**Brief:**
Your task is to return all of the records exactly, minus any images.

Page segmentation data

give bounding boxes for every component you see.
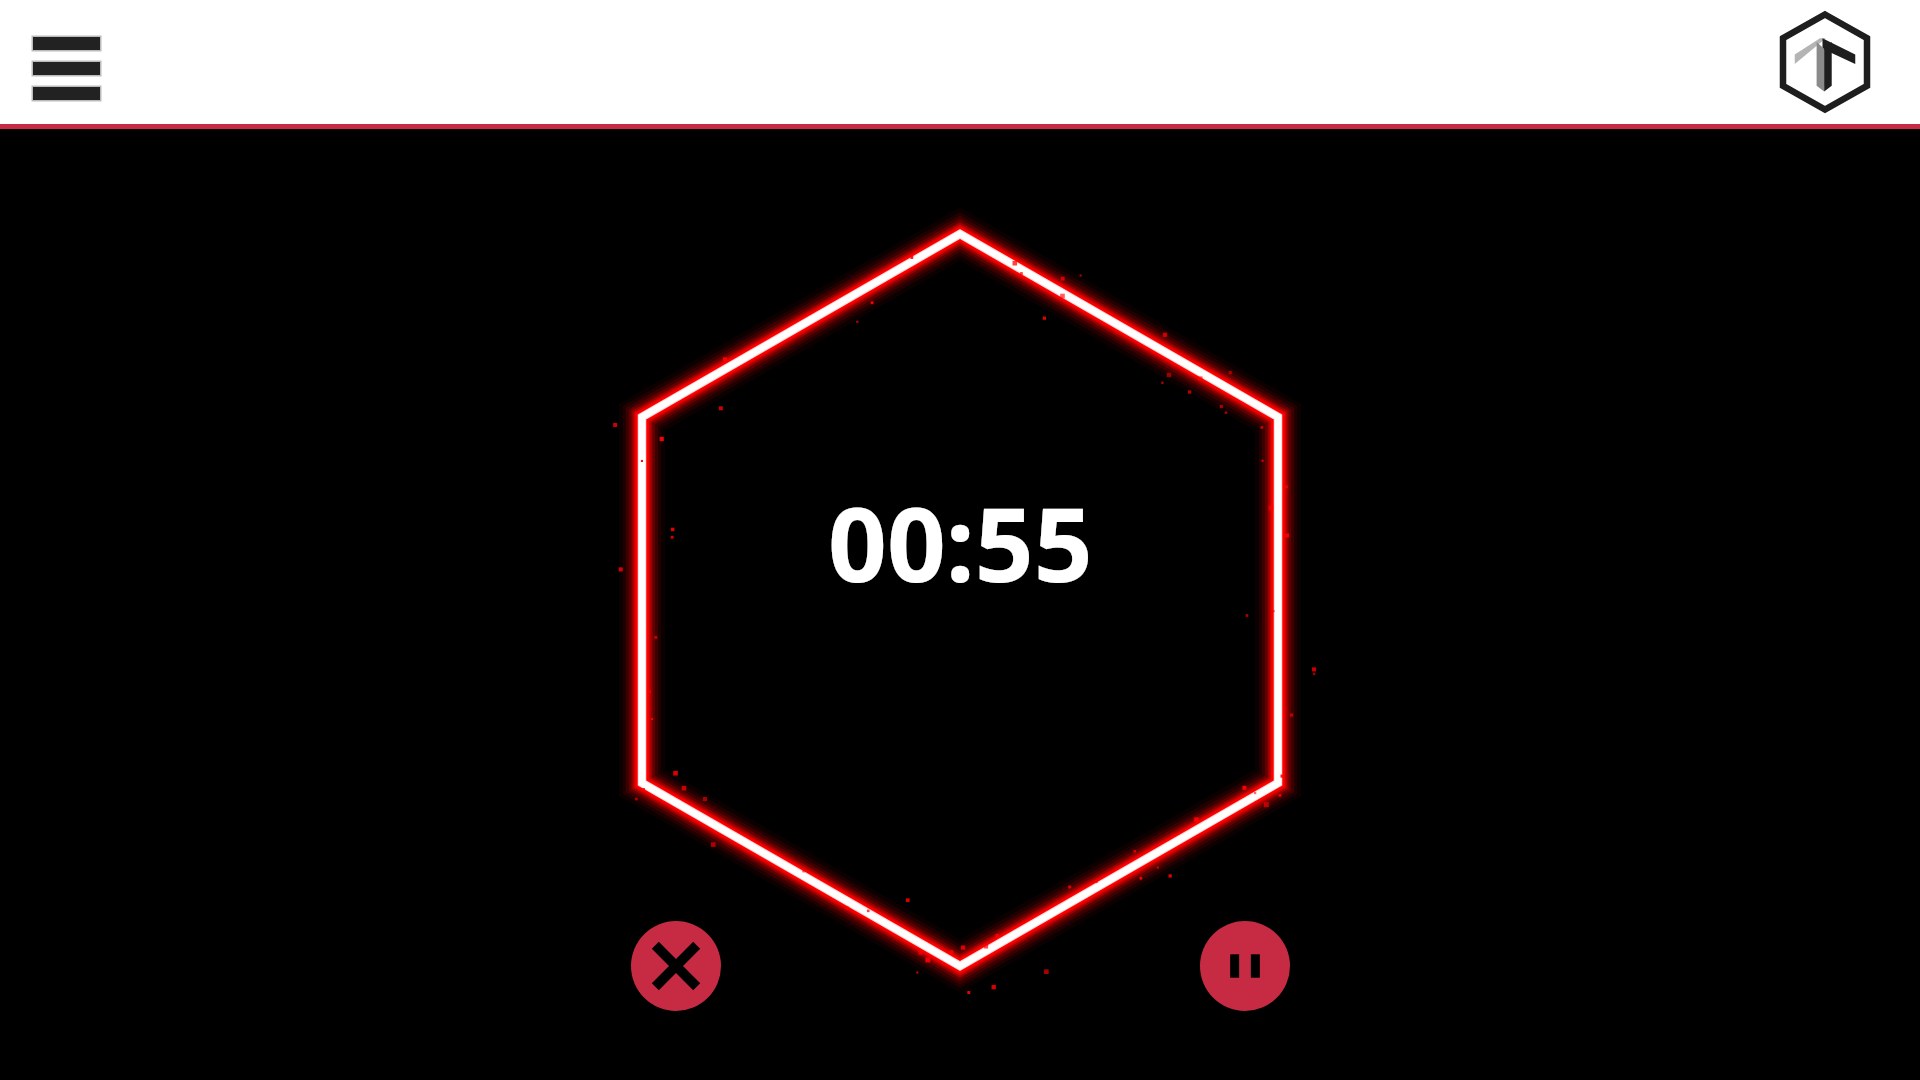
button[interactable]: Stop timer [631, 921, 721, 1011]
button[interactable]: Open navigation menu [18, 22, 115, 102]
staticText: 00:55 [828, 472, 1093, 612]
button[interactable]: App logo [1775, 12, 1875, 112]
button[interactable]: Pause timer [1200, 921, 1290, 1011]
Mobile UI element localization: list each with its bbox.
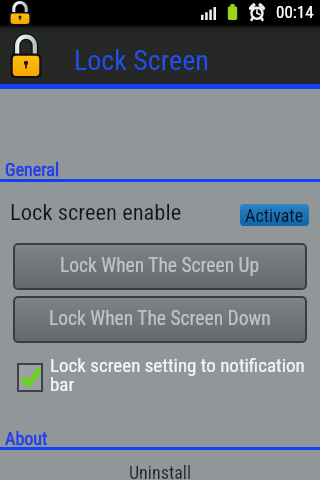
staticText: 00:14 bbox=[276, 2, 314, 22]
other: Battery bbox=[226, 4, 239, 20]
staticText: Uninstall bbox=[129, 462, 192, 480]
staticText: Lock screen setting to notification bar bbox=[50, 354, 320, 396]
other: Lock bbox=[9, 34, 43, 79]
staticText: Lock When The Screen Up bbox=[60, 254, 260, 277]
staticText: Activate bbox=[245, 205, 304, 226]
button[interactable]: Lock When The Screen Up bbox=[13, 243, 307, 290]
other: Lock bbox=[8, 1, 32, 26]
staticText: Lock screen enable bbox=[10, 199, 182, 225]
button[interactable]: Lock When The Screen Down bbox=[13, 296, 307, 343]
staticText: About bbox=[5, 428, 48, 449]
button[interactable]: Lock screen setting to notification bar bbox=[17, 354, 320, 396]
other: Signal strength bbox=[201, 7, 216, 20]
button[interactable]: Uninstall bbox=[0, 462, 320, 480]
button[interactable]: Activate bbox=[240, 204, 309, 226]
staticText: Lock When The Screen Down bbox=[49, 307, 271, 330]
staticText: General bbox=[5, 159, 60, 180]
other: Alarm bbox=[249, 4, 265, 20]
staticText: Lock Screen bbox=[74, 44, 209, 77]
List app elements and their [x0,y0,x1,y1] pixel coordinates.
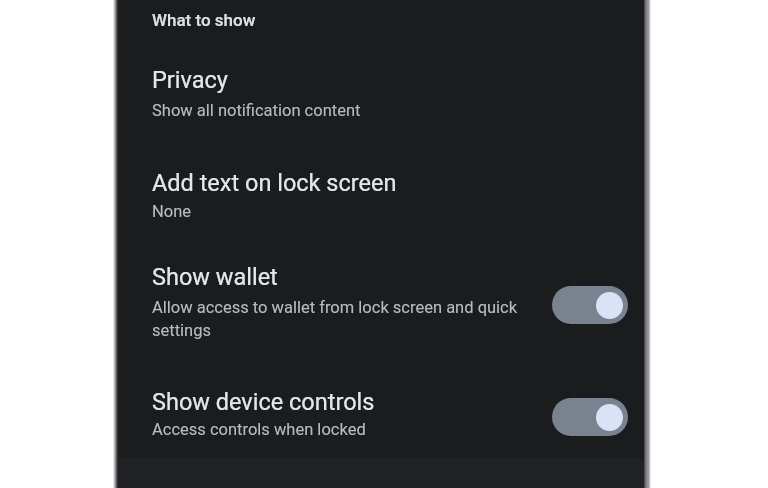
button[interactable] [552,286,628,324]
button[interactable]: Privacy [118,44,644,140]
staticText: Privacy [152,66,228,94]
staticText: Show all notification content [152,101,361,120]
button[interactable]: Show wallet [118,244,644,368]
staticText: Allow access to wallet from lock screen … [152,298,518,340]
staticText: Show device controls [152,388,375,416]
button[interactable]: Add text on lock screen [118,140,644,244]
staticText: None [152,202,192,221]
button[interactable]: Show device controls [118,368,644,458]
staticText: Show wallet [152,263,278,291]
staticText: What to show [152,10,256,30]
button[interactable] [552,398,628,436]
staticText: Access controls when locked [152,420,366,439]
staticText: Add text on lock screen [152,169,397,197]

**Response to this exercise:**
give bounding boxes for every component you see.
button[interactable]: Stop timer [631, 921, 721, 1011]
button[interactable]: Open navigation menu [18, 22, 115, 102]
staticText: 00:55 [828, 472, 1093, 612]
button[interactable]: App logo [1775, 12, 1875, 112]
button[interactable]: Pause timer [1200, 921, 1290, 1011]
Mobile UI element localization: list each with its bbox.
staticText: 00:14 bbox=[276, 2, 314, 22]
other: Battery bbox=[226, 4, 239, 20]
staticText: Uninstall bbox=[129, 462, 192, 480]
staticText: Lock screen setting to notification bar bbox=[50, 354, 320, 396]
other: Lock bbox=[9, 34, 43, 79]
staticText: Lock When The Screen Up bbox=[60, 254, 260, 277]
staticText: Activate bbox=[245, 205, 304, 226]
button[interactable]: Lock When The Screen Up bbox=[13, 243, 307, 290]
other: Lock bbox=[8, 1, 32, 26]
staticText: Lock screen enable bbox=[10, 199, 182, 225]
button[interactable]: Lock When The Screen Down bbox=[13, 296, 307, 343]
staticText: About bbox=[5, 428, 48, 449]
button[interactable]: Lock screen setting to notification bar bbox=[17, 354, 320, 396]
other: Signal strength bbox=[201, 7, 216, 20]
button[interactable]: Uninstall bbox=[0, 462, 320, 480]
button[interactable]: Activate bbox=[240, 204, 309, 226]
staticText: Lock When The Screen Down bbox=[49, 307, 271, 330]
staticText: General bbox=[5, 159, 60, 180]
other: Alarm bbox=[249, 4, 265, 20]
staticText: Lock Screen bbox=[74, 44, 209, 77]
List app elements and their [x0,y0,x1,y1] pixel coordinates.
button[interactable] [552,286,628,324]
button[interactable]: Privacy [118,44,644,140]
staticText: Privacy [152,66,228,94]
staticText: Show all notification content [152,101,361,120]
button[interactable]: Show wallet [118,244,644,368]
staticText: Allow access to wallet from lock screen … [152,298,518,340]
staticText: Show device controls [152,388,375,416]
button[interactable]: Add text on lock screen [118,140,644,244]
staticText: None [152,202,192,221]
button[interactable]: Show device controls [118,368,644,458]
staticText: Show wallet [152,263,278,291]
staticText: What to show [152,10,256,30]
button[interactable] [552,398,628,436]
staticText: Access controls when locked [152,420,366,439]
staticText: Add text on lock screen [152,169,397,197]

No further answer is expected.